The consensus among the million-plus fans who bought Lit's 1999 major label debut, "A Place In The Sun" which launched the hits "My Own Worst Enemy," (#1) "Zip-Lock" (#11) and "Miserable" (#3) at modern rock radio speaks for itself. "When you make a record, you document where you're at with your songs," Jeremy says. "With "A Place In The Sun" we had been unsigned, just doing local gigs for years, and the songs came one by one. Then (after that album's release and touring to support it) we HAD to take a break. I literally didn't pick my guitar up for three months because we were running ragged for two solid years. Everybody just needed to unplug and re-charge their batteries. But once we got the wheels turning it was like Wow! This is rad!" "Now we've got this record that we're so proud of." When asked about the pressure of the follow up, Jeremy responds, "We don't know if there will ever be another "My Own Worst Enemy" and we really aren't focusing on that. This record is better than the last record and as long as we continue improving, that's what's important. The minute we try to bottle some sort of formula, we're dead."

"Atomic" sizzles with all the features fans have come to know and love-snappy tunes as catchy as they are crunchy plus sassy lyrics delivered by front man A. Jay Popoff with a nudge and a wink. ("I'm so addicted to you, but you're such a dick to me, he quips in "Addicted.") But "Atomic" also reflects dynamic growth in the hard and soft sides of Lit's music. "She Comes" unwinds with a distinctly Beatles-esque flare while "The Last Time Again" (featured in the #1 smash summer comedy American Pie 2) explodes with a mighty Metallica-ish edge. A. Jay describes the track as a kind of sequel to "My Own Worst Enemy." "Lyrically, it's kind of (about) the morning after," he says. "Wishing you wouldn't have done that and saying this is the last time-again."

This time out, bassist Kevin Baldes contributed two major riff/song ideas to the album ("Live For This" and "Next Time Around"), and other tracks are the result of collaborations with friends in other bands-Danny Walker of Handsome Devil (signed to Lit's Dirty Martini label) and Butch Walker of Atlanta's Marvelous 3. There are some even more surprising turns on the album. "Happy In The Meantime" was written with the full band," Jeremy explains. "It was a rockin' song and in pre-production we stripped it down to just guitar and vocals, and after we did that, everybody in the room was kind of like, Wow, that would be a really cool way to do the song.
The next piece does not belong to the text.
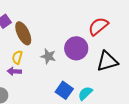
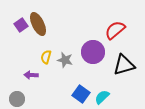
brown ellipse: (23, 33) -> (38, 24), moved
yellow semicircle: (17, 57) -> (46, 57), moved

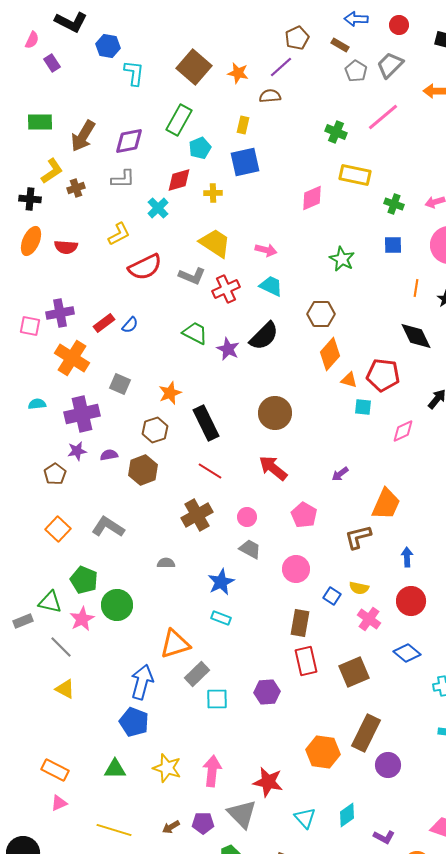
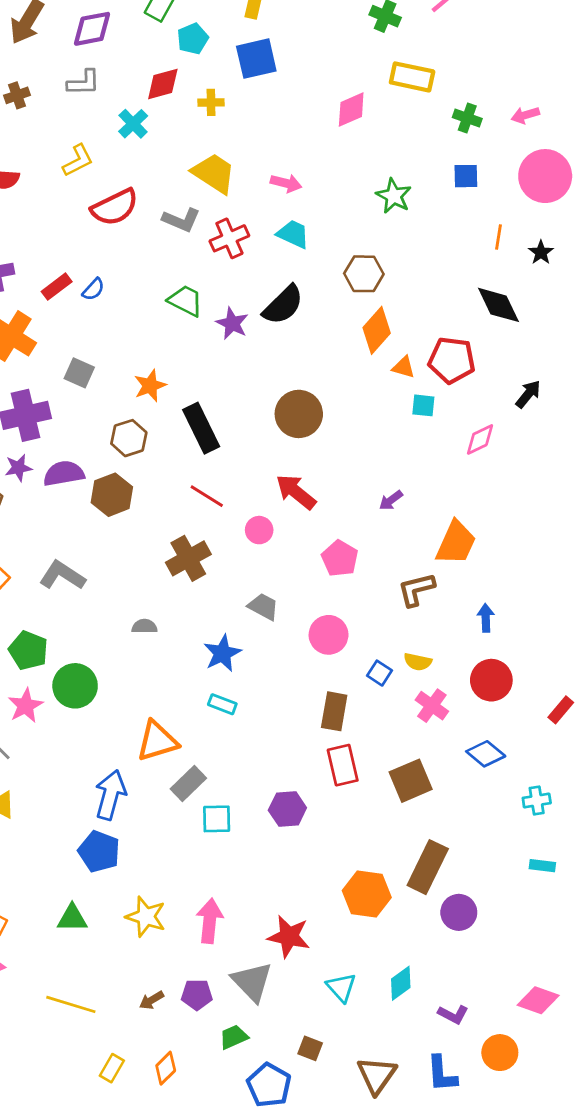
purple semicircle: (109, 455) -> (64, 473), size x1.6
pink circle: (247, 517) -> (259, 530), moved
Since we had completely stripped it down we wanted to build it back up in a different way, and bring in an orchestra." Rather than bringing in a 60 piece orchestra, Lit opted to bring in David Campbell and a small string section. "It was just an experiment, but it really worked and it's like nothing we've ever had on any of our records."

A Jay describes the first single off the new album, "Lipstick and Bruises," as a snapshot of success in the rock arena-a mixture of pleasure and pain that he and his bandmates have learned to appreciate whole-heartedly. "You wake up some mornings and you feel like you're covered in Lipstick and Bruises," he says. "It was going great and everybody was patting you on the back, and at the same time people were tugging at you in different directions and stretching you thin. You push yourself to the limit every day and every night on stage. You leave your guts kind of laying there on the stage, so it's just a feeling you have some mornings when you wake up. It's like man, you've really left it all out there, and it was crazy, but you loved it and you want more."